▸ What is expected
Entries follow. Return each line that contains the word "those".

▸ Material for this task
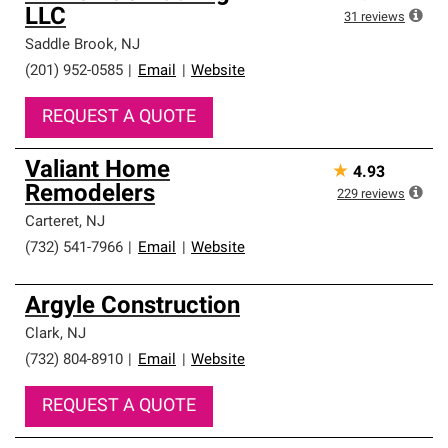
LLC
31
reviews
Saddle Brook
,
NJ
(201) 952-0585
|
Email
|
Website
REQUEST A QUOTE
Valiant Home
★
4.93
Remodelers
229
reviews
Carteret
,
NJ
(732) 541-7966
|
Email
|
Website
Argyle Construction
Clark
,
NJ
(732) 804-8910
|
Email
|
Website
REQUEST A QUOTE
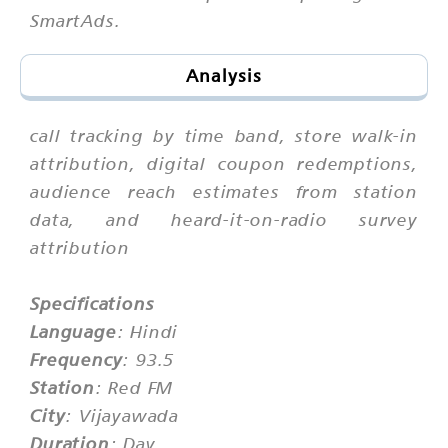
SmartAds.
Analysis
call tracking by time band, store walk-in
attribution, digital coupon redemptions,
audience reach estimates from station
data, and heard-it-on-radio survey
attribution
Specifications
Language
: Hindi
Frequency
: 93.5
Station
: Red FM
City
: Vijayawada
Duration
: Day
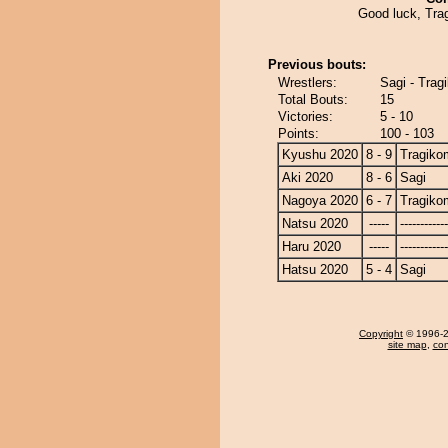
Good luck, Tra
Previous bouts:
Wrestlers:
Sagi - Tra
Total Bouts:
15
Victories:
5 - 10
Points:
100 - 103
Kyushu 2020
8 - 9
Tragiko
Aki 2020
8 - 6
Sagi
Nagoya 2020
6 - 7
Tragiko
Natsu 2020
-----
------------
Haru 2020
-----
------------
Hatsu 2020
5 - 4
Sagi
Copyright
© 1996-20
site map
,
con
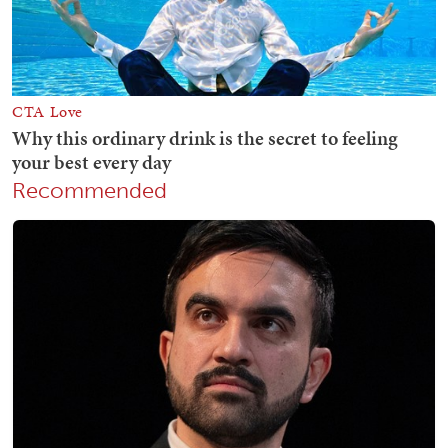
Recommended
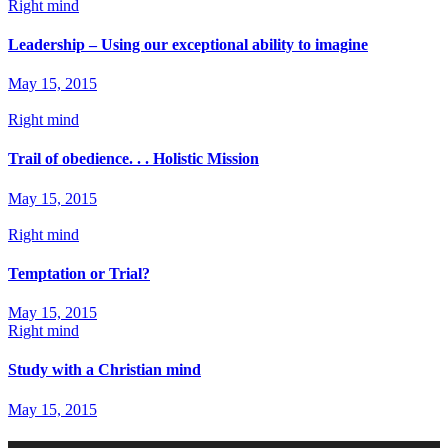
Right mind
Leadership – Using our exceptional ability to imagine
May 15, 2015
Right mind
Trail of obedience. . . Holistic Mission
May 15, 2015
Right mind
Temptation or Trial?
May 15, 2015
Right mind
Study with a Christian mind
May 15, 2015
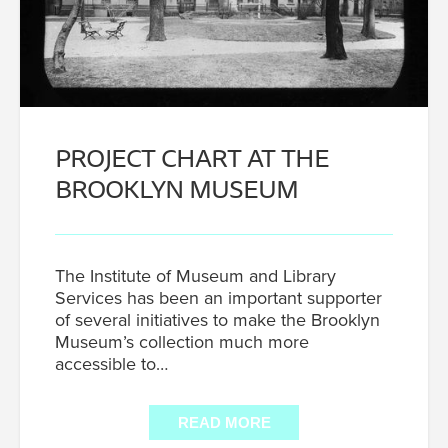
PROJECT CHART AT THE
BROOKLYN MUSEUM
The Institute of Museum and Library
Services has been an important supporter
of several initiatives to make the Brooklyn
Museum’s collection much more
accessible to…
READ MORE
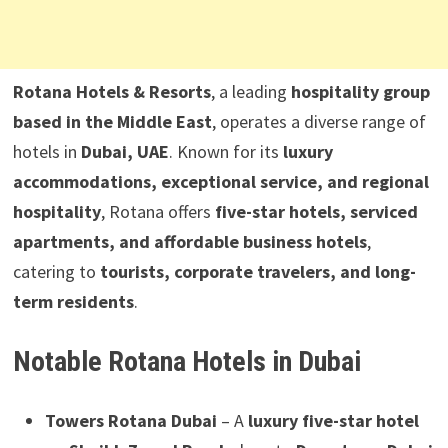
Rotana Hotels & Resorts
, a leading
hospitality group
based in the Middle East
, operates a diverse range of
hotels in
Dubai, UAE
. Known for its
luxury
accommodations, exceptional service, and regional
hospitality
, Rotana offers
five-star hotels, serviced
apartments, and affordable business hotels
,
catering to
tourists, corporate travelers, and long-
term residents
.
Notable Rotana Hotels in Dubai
Towers Rotana Dubai
– A
luxury five-star hotel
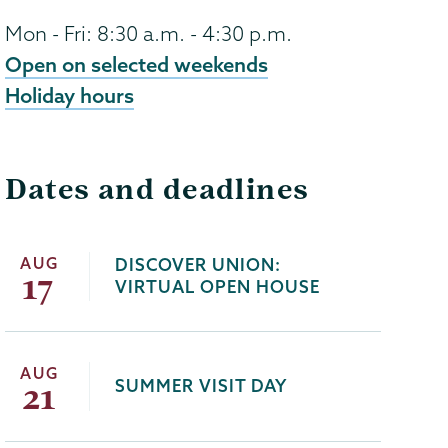
Mon - Fri: 8:30 a.m. - 4:30 p.m.
Open on selected weekends
Holiday hours
Dates and deadlines
AUG
DISCOVER UNION:
17
VIRTUAL OPEN HOUSE
AUG
SUMMER VISIT DAY
21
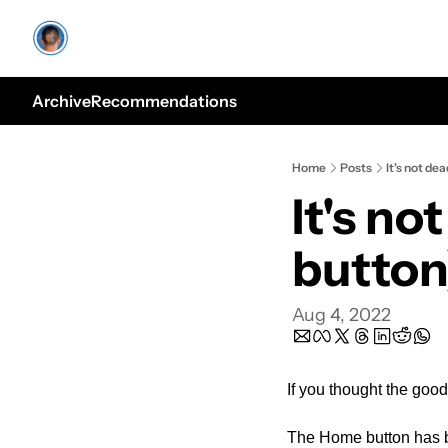
Archive
Recommendations
Home
Posts
It's not de
It's no
button
Aug 4, 2022
If you thought the good
The Home button has b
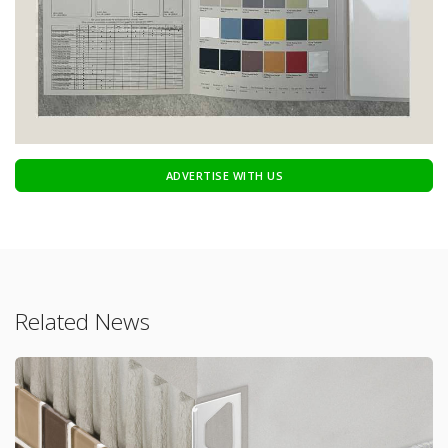
ADVERTISE WITH US
Related News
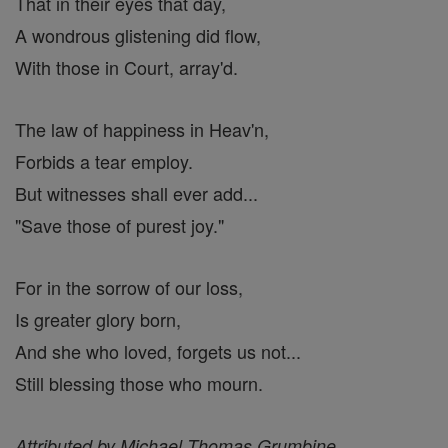
That in their eyes that day,
A wondrous glistening did flow,
With those in Court, array'd.
The law of happiness in Heav'n,
Forbids a tear employ.
But witnesses shall ever add...
"Save those of purest joy."
For in the sorrow of our loss,
Is greater glory born,
And she who loved, forgets us not...
Still blessing those who mourn.
Attributed by Michael Thomas Grumbine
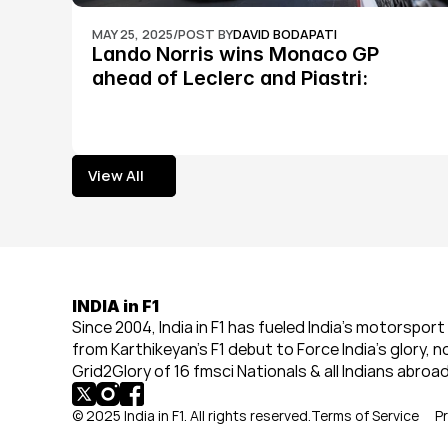
MAY 25, 2025
/
POST BY
DAVID BODAPATI
Lando Norris wins Monaco GP 
ahead of Leclerc and Piastri: 
Formula 1
View All
View All
INDIA in F1
Since 2004, India in F1 has fueled India’s motorsport 
from Karthikeyan’s F1 debut to Force India’s glory, n
Grid2Glory of 16 fmsci Nationals & all Indians abroad
© 2025 India in F1. All rights reserved.
Terms of Service
Pr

▸ Answer to this exercise
With those in Court, array'd.
"Save those of purest joy."
Still blessing those who mourn.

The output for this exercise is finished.